The Good Times was James Kelman’s first work after winning the Booker Prize for his novel How Late it Was, How Late. The twenty first-person narratives portray ordinary people – men and boys facing uncomfortable truths, encountering betrayal or struggling to understand women and work. Tender and lyrical, The Good Times is a dazzling collection from one of the world’s masters of the short-story form.
Out of print
Year of Publication
1998
ISBN
978-1846970559
This book can be purchased or ordered from your local independent bookshop or from Waterstones
This excerpt is taken from: pp232-4 Vintage paperback edition (1999)
An extract from the story entitled ‘Constellation’
When I got off the bus there was this star shining. It was hardly even dark yet there it was shining away. I could make out the five points like how ye drew it as a kid. Seeing it ye knew how the prehistorics picked them out and gave them names. That was the way I felt looking at it right at that very moment, except I wouldnay have known which name to give it.
But it was like this was a special night. The moonlight through the trees. Now the cloud shifting fast. Imagine taking a taxi and missing it all. That was what happened to these people with money, they were too busy rushing here and there. It was them got left behind. They never saw the space, they never got the time. My auld man was right. Money was supposed to buy ye everything but naw it didnay. It was the lack, not having it. The poor inherit the earth. That is what the bible tells ye. Wrong, says my da, it’s theirs already.
I breathed the dampness from the leaves and the grass. The smell of the river was in the air. What a night! People took alcohol, got stoned, shot junk into their veins. For what? For more than this? More than what I was experiencing right at that very moment? What would it matter if I didnt see her? What would it matter if I never saw her again in my whole life? Plus if every single friend she ever had, if every one was a lover? What would it matter?
I stopped walking and bowed my head, I was smiling at a certain thought, it always made me smile. I glanced up and for a moment my face was straight but then I chuckled and shook my head. I carried on walking. But it was definitely funny how it happened. How it crept up. Not like a bolt from the blue. That is one thing it wasnt because it was gradual, a really gradual thing; and when it arrived it was all-embracing.
I patted the side of my head, rubbing the hair. I had got a new haircut this morning and it was amazing difference – really short. I was sick having to wash it and brush it all the time. Now it was a case of splashing it with water and drying it off with the towel, it straightened itself out.
But I liked this walk, it was different to where I lived, ye could smell the grass and the trees never mind see them. At that very minute she would be sitting in the bedroom, maybe with her sister. She wouldnay be in the living room with her parents. She didnay like sitting with them. And she never watched telly anyway, that was another thing about her, she liked being on her own, playing her music, looking through her auld papers, photographs and stuff, letters. Even her music was different, usually women singing. She had opera. She just sat there listening; sometimes with her eyes closed; it made her shiver; that was what she telt me.
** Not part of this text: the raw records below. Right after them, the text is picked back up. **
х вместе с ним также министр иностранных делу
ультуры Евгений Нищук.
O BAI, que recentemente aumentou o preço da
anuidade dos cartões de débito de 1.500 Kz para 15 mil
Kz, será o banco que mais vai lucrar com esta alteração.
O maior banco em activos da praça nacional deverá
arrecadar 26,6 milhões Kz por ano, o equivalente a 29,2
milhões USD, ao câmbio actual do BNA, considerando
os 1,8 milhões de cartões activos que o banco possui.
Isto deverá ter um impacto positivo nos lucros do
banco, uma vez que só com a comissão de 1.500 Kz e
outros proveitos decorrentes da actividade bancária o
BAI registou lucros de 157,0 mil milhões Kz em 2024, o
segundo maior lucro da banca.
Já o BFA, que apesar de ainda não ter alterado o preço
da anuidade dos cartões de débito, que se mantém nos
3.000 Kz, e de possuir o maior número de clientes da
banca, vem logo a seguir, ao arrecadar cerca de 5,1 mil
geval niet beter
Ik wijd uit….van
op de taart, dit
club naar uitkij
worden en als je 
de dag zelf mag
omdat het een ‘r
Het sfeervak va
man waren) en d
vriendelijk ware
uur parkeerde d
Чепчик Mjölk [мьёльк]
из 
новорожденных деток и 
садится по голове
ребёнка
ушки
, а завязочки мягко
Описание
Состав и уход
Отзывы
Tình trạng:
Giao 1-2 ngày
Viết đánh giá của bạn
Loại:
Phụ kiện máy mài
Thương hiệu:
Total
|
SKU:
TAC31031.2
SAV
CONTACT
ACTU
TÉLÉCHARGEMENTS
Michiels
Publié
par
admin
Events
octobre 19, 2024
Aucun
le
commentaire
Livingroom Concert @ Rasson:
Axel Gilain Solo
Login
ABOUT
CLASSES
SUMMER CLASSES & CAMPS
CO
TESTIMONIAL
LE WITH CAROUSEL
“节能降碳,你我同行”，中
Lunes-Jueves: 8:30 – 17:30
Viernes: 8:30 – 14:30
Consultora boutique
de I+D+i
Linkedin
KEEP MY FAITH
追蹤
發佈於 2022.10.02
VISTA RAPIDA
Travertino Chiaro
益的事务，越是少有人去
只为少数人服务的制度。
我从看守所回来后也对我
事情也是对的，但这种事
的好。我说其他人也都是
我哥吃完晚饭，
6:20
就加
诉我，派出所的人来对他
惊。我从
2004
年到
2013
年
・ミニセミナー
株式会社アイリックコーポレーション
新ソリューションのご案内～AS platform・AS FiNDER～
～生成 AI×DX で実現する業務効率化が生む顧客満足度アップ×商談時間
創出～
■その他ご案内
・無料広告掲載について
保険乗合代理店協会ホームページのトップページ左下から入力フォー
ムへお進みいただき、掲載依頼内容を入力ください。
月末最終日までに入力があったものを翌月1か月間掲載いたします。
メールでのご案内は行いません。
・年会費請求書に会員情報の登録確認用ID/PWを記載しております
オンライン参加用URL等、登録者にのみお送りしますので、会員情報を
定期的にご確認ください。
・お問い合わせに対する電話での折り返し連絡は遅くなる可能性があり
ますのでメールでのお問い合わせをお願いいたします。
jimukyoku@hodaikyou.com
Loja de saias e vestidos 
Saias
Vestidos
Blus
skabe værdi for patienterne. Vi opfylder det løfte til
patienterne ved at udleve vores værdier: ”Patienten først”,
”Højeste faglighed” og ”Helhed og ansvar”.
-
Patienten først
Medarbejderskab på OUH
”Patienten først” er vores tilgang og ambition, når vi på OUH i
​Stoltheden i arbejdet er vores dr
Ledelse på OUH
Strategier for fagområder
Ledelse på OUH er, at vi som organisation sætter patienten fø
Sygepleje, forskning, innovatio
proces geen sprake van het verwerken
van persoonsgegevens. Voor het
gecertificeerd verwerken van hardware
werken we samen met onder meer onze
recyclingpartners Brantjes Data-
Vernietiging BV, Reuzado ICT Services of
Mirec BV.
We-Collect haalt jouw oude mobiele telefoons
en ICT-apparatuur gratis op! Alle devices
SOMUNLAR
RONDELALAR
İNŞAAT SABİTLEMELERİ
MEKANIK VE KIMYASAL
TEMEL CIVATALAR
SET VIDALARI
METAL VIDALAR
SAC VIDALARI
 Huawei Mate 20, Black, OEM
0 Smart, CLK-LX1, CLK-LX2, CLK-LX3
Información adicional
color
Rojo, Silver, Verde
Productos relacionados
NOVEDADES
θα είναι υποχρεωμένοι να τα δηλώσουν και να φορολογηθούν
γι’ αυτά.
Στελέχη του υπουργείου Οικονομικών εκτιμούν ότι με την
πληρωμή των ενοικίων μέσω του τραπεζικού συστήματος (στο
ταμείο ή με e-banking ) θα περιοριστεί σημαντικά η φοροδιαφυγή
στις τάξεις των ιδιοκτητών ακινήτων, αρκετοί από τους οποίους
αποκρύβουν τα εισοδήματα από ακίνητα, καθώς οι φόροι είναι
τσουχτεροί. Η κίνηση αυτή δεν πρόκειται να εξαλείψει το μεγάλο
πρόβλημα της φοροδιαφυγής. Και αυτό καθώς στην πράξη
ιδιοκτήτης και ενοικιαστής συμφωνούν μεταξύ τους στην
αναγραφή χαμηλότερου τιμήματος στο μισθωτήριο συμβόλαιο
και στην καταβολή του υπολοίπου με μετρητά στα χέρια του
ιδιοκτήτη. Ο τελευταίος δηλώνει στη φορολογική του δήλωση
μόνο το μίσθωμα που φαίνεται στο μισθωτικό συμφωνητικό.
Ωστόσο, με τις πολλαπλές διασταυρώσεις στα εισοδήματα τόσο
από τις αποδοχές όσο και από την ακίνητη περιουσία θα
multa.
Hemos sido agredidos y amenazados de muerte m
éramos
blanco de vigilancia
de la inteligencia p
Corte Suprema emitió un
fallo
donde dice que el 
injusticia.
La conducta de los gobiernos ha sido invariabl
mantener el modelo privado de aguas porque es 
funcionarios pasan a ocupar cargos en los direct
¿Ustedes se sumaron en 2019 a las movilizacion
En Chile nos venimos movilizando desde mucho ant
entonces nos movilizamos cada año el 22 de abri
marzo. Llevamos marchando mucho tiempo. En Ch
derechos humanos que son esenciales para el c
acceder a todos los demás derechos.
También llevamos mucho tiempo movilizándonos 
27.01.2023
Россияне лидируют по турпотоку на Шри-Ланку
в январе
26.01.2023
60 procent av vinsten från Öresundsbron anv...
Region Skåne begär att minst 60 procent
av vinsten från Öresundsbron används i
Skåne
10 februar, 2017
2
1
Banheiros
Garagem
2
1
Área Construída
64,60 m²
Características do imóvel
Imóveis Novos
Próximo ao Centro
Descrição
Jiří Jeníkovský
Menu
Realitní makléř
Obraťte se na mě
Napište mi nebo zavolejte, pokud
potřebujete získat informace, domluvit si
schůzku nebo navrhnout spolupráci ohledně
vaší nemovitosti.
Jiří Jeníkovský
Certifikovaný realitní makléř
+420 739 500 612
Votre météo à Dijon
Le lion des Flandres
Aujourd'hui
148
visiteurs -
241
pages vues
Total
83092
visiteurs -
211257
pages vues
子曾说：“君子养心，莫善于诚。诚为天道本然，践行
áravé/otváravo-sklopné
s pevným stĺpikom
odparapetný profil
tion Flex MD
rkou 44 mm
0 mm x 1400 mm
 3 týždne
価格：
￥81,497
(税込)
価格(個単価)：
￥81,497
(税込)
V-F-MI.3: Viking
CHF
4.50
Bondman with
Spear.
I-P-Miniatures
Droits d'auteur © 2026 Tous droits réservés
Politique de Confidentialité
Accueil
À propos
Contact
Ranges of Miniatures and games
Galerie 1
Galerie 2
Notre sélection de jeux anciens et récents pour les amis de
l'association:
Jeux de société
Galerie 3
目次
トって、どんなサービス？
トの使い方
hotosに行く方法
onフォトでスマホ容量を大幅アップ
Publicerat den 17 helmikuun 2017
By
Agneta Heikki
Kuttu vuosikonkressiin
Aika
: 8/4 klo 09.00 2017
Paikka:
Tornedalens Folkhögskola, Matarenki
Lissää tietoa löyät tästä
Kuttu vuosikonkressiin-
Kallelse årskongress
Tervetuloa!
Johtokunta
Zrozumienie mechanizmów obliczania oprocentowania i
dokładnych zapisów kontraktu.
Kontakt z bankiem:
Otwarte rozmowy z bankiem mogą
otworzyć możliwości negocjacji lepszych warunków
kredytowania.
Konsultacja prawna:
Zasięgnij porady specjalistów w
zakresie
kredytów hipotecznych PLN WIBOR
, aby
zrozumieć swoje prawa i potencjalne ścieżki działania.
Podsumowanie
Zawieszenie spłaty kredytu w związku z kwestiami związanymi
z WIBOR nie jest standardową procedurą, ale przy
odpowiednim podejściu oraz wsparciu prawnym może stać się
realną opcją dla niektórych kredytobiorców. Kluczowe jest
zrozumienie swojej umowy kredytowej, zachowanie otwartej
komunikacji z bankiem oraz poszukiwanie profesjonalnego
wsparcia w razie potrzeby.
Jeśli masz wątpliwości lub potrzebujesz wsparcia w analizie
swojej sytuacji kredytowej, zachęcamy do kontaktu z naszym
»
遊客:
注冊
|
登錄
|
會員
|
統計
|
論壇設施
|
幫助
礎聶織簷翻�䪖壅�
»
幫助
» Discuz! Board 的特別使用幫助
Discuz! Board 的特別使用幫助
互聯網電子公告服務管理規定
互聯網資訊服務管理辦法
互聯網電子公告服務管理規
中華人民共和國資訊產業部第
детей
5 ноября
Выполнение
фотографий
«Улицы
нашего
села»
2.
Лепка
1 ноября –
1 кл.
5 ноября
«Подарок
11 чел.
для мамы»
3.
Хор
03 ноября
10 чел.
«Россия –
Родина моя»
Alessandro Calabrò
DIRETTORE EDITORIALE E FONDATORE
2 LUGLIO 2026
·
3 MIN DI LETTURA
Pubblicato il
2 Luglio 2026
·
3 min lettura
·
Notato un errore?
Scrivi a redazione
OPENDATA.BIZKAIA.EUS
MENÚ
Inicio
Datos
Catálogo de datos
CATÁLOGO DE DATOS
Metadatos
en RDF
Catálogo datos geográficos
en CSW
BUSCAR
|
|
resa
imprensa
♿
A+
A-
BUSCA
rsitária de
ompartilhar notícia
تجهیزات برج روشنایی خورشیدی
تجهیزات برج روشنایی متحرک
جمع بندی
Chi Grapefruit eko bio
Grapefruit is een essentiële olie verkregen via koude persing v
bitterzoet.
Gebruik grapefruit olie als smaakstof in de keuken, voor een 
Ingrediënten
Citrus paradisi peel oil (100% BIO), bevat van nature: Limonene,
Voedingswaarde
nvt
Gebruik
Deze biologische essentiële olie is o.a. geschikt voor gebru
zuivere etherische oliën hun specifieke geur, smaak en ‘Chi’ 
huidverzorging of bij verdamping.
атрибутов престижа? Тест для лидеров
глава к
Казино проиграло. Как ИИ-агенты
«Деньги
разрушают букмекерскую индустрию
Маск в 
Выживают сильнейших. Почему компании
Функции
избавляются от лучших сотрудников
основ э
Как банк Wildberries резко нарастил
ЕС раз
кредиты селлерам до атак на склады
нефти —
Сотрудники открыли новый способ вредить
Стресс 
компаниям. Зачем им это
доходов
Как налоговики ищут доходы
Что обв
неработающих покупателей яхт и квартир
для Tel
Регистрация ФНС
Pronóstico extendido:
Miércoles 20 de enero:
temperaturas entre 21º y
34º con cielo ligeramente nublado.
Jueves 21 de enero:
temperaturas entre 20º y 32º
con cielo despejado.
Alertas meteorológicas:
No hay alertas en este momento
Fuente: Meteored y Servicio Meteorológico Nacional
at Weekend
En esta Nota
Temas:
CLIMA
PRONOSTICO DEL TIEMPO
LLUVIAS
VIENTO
Even being late I was dragging my feet. When I realised I was doing it I wondered how come. But sometimes I liked walking slow, no for any reason, it just gave ye a chance to think about things. The same gon to bed, I looked forward to it because I got the space for my head, I could just lie there, let my mind go. I liked to think about what she was doing, if she was sleeping, seeing her face on the pillow and touching it, touching her cheek. Sometimes I went early because I needed to think about her. I had to get her straight in my mind, check out things. I would try to see her in different situations and wonder how she was in them. I just couldnay picture it. Meeting auld people for instance, relatives, I couldnay imagine how she would be with them. I tried to picture her having a conversation and I couldnay. Even with the likes of her grannie and grandpa, I knew she saw them quite a lot but I couldnay imagine how it would be; her sitting there with them and talking, it was like frae another world.